**Your goal:** Using the entries that follow, write out the line containing "Posted on February", the line containing "Golf Course", and every line between them, exactly and nothing else.

★ ★ ★ ★ ★

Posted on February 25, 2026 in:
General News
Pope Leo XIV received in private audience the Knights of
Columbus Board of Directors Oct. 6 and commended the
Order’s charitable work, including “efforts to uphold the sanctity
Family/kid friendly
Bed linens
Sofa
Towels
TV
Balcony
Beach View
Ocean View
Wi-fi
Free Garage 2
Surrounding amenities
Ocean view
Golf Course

★ ★ ★ ★ ★

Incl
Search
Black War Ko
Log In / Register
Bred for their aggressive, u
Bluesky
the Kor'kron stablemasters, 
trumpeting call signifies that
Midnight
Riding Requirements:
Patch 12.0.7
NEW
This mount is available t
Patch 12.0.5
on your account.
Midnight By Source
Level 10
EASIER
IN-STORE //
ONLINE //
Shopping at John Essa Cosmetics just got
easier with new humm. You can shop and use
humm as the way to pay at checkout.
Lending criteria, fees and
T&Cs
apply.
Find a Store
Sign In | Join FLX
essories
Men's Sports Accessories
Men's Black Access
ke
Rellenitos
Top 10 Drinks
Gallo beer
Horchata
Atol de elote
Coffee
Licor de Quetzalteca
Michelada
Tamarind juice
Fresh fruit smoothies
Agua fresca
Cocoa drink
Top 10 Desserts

★ ★ ★ ★ ★

**Task solution:**
Posted on February 25, 2026 in:
General News
Pope Leo XIV received in private audience the Knights of
Columbus Board of Directors Oct. 6 and commended the
Order’s charitable work, including “efforts to uphold the sanctity
Family/kid friendly
Bed linens
Sofa
Towels
TV
Balcony
Beach View
Ocean View
Wi-fi
Free Garage 2
Surrounding amenities
Ocean view
Golf Course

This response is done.